Summary
Systemic and intra-articular vancomycin concentrations following ACL reconstruction with vancomycin-soaked autografts peak after its half-live and remain well below toxic thresholds, confirming a prolonged sponge effect and a favorable safety profile.
Abstract
Background
Vancomycin soaking of anterior cruciate ligament (ACL) grafts has been shown to significantly reduce the incidence of postoperative infections and is emerging as a gold standard in ACL reconstruction. However, systemic vancomycin exposure and intra-articular concentrations remain poorly understood. This study aims to assess serum vancomycin levels over 48 hours following ACL reconstruction and determine whether intra-articular concentrations exceed the known chondrotoxic threshold of 1000 µg/ml. We hypothesized that vancomycin would be systemically detectable at low levels, peaking shortly after tourniquet release, and that intra-articular concentrations would remain well below chondrotoxic thresholds.
Methods
A prospective observational study was conducted including 22 patients undergoing ACL reconstruction with hamstring or quadriceps tendon autografts soaked in 5 mg/ml vancomycin. Systemic vancomycin levels were measured via blood samples taken at seven time points: preoperatively, after cefazolin administration, 10 minutes post-tourniquet release, and at 1h, 6-8h, 24h, and 48h postoperatively. In a separate cohort of 20 patients, intra-articular vancomycin levels were measured in synovial fluid aspirated immediately after wound closure. Vancomycin concentrations were determined using high-performance liquid chromatography-tandem mass spectrometry (HPLC-MS/MS). Spearman rho correlation coefficients and t-tests were applied to identify relationships between variables, with significance set at p<0.05.
Results
In the systemic analysis, 21 patients (17 men, 4 women; mean age 36.2 ± 9.6 years) were included. Vancomycin was detectable in serum at low concentrations, with an initial mean of 0.0031 ± 0.0085 µg/ml immediately after tourniquet release. The highest mean concentration of 0.0120 ± 0.0173 µg/ml was observed at 24h, indicating a sustained release from the graft. The maximum single measurement was 0.704 µg/ml at 6-8h postoperatively. No significant correlation was found between systemic vancomycin levels and patient-specific factors (BMI, age, graft diameter, or soaking duration).
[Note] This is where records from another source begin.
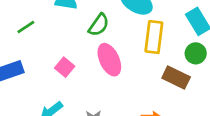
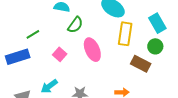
green semicircle: (99, 25) -> (75, 25), moved
green line: (26, 27) -> (33, 34), moved

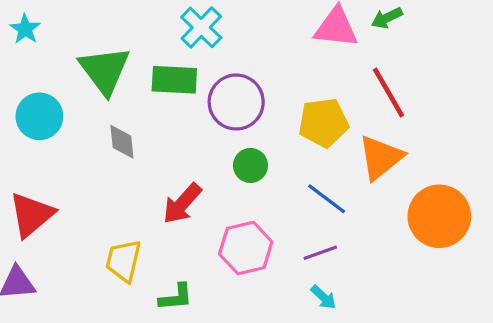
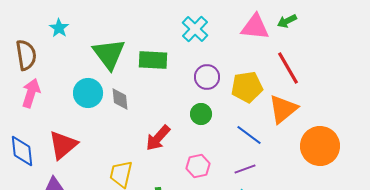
cyan cross: (201, 27) -> (195, 29), moved
purple circle: (236, 102) -> (207, 77), moved, size x0.7
cyan circle: (39, 116) -> (88, 93), moved
pink hexagon: (246, 248) -> (198, 166), size x0.7

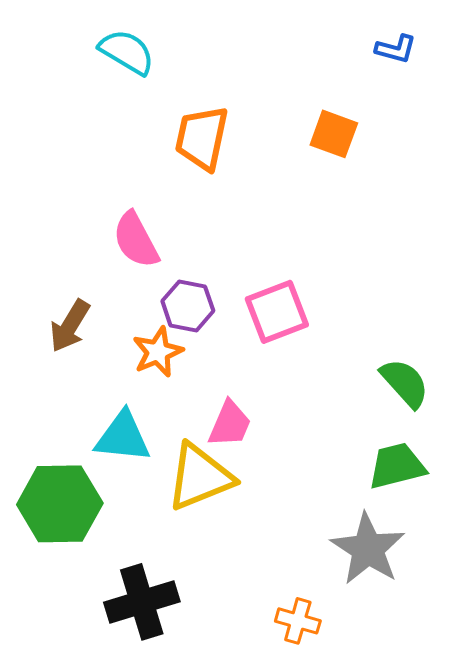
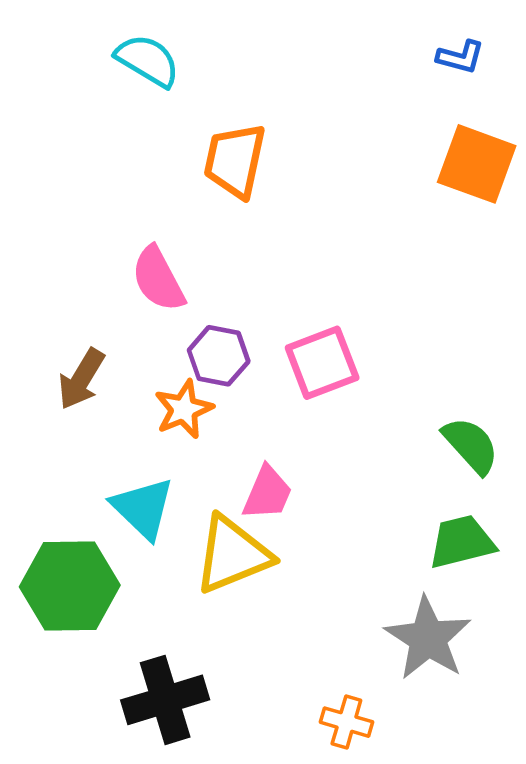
orange square: (334, 134) -> (477, 164), moved, size x1.4
cyan triangle: (123, 437) -> (143, 508), turned 38

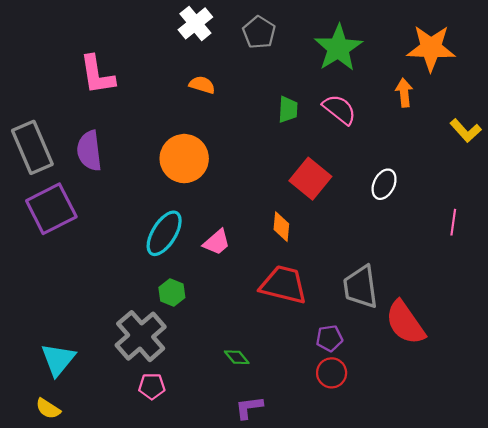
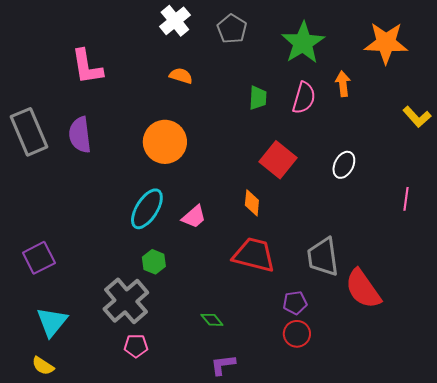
orange arrow: (404, 93) -> (343, 84), moved
pink semicircle: (339, 109) -> (304, 98), turned 68
purple square: (51, 209) -> (39, 258), moved, size x0.7

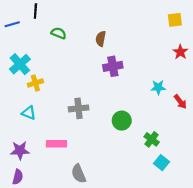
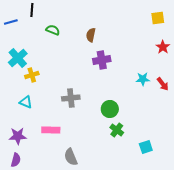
red arrow: (180, 102) -> (163, 84), moved
green cross: (152, 139) -> (117, 130), moved
cyan square: (162, 163) -> (146, 147), turned 32

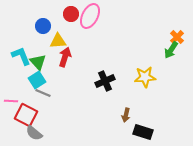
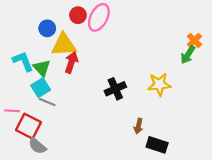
yellow triangle: (58, 41) -> (64, 45), size x1.4

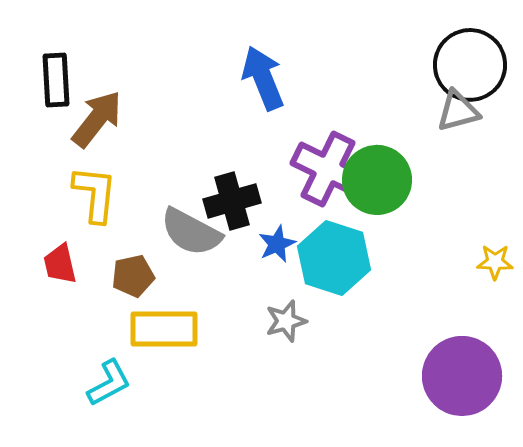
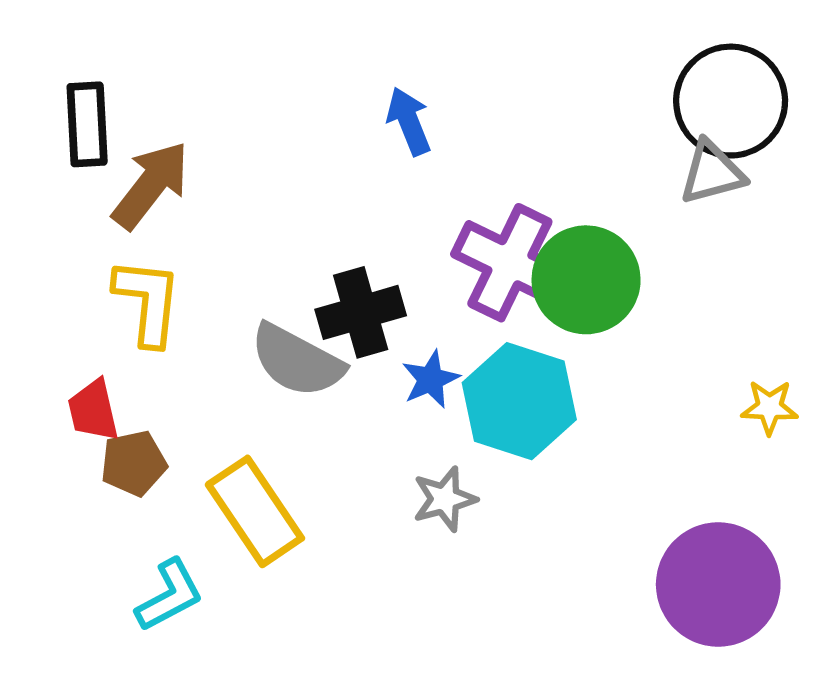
blue arrow: (263, 78) -> (409, 121), size x0.7
brown pentagon: (133, 276) -> (134, 463), moved
yellow rectangle: (164, 329) -> (255, 511), turned 56

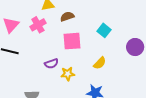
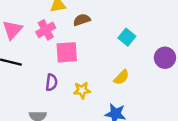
pink square: (72, 41) -> (67, 52), moved
purple semicircle: (51, 64) -> (51, 82), moved, turned -64

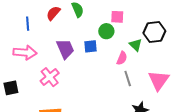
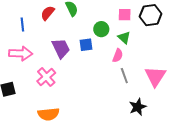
pink square: (117, 17) -> (125, 15), moved
black hexagon: (154, 32) -> (151, 15), moved
green triangle: (136, 45) -> (124, 38), moved

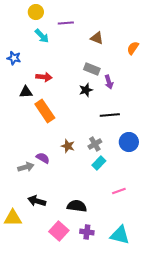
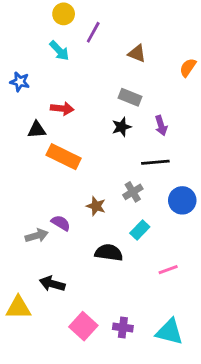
yellow circle: (36, 12) -> (64, 14), moved
purple line: (66, 23) -> (93, 32), turned -56
purple arrow: (109, 82) -> (161, 125), moved
orange rectangle: (45, 111) -> (64, 157), turned -30
gray cross: (95, 144) -> (133, 192), moved
black semicircle: (77, 206) -> (109, 253), moved

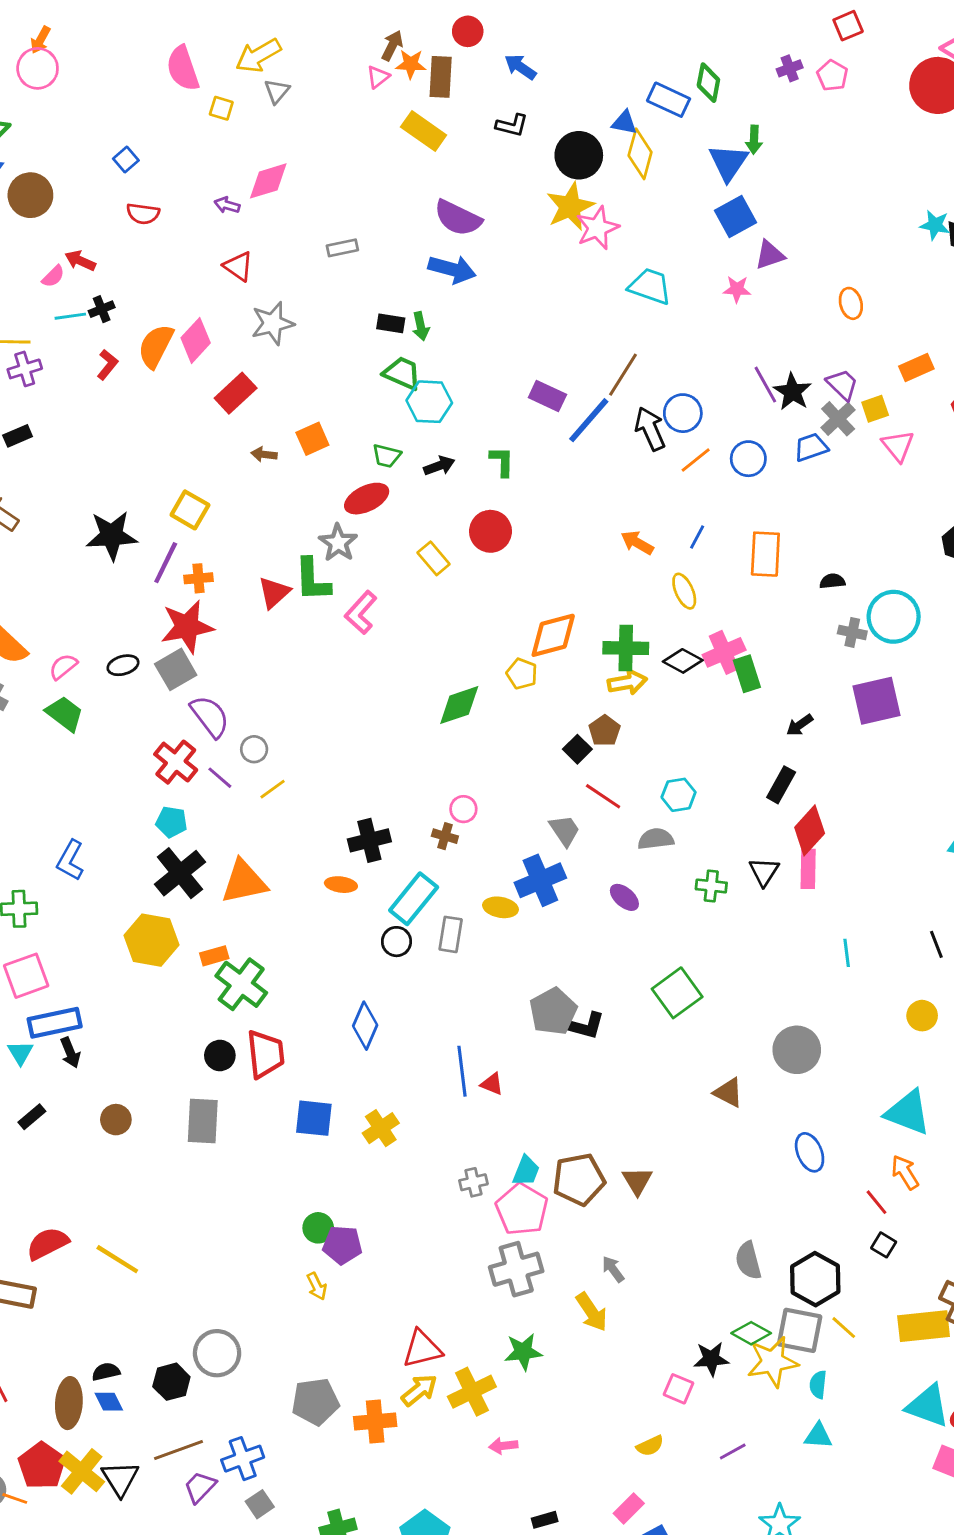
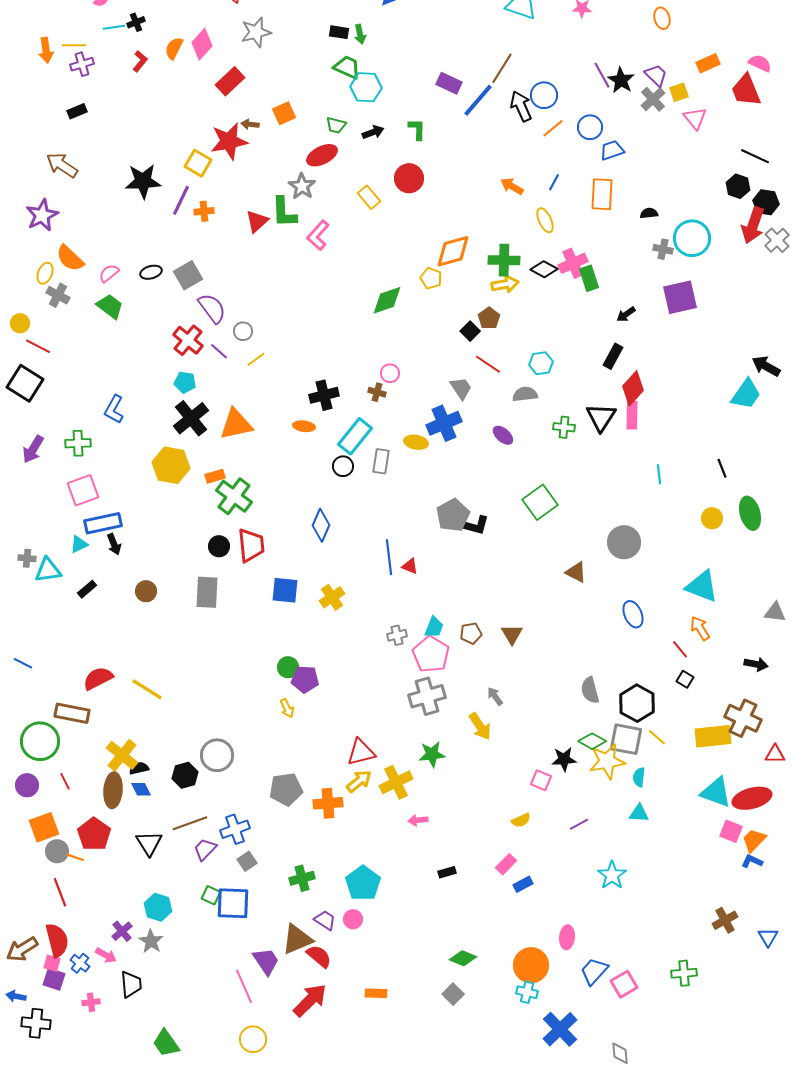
orange semicircle: (156, 346) -> (174, 48), size x0.7
blue trapezoid: (811, 447) -> (612, 150), moved
red star: (187, 627) -> (229, 141), moved
black triangle: (764, 872) -> (601, 417), size x1.4
cyan triangle: (20, 1053) -> (79, 544), turned 36
brown pentagon: (579, 1179) -> (471, 633), size x0.6
yellow cross: (82, 1471) -> (122, 755), moved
In the synovial fluid analysis, 20 patients (15 women, 5 men; mean age 29.35 ± 11.3 years) were included. The mean intra-articular vancomycin concentration was 23.23 ± 21.68 µg/ml, with a range of 2.32 to 71.56 µg/ml. No sample approached the chondrotoxic threshold of 1000 µg/ml. There was no significant difference in vancomycin concentrations between semitendinosus and quadriceps tendon grafts (p=0.911), and no correlation was observed between vancomycin concentration and graft diameter or duration from implantation to aspiration.
Conclusion
Vancomycin-soaked ACL grafts release low but detectable levels of vancomycin systemically, peaking at 24h postoperatively. In contrast to the hypothesis, the peak concentration after its half-live supports a constant release of antibiotics from the soaked graft. Intra-articular vancomycin concentrations remain well below chondrotoxic levels, reinforcing the safety of this prophylactic technique. Given the strong evidence for infection prevention and the absence of systemic toxicity or chondrotoxicity, vancomycin-soaking of ACL grafts is a viable and safe adjunct in ACL reconstruction.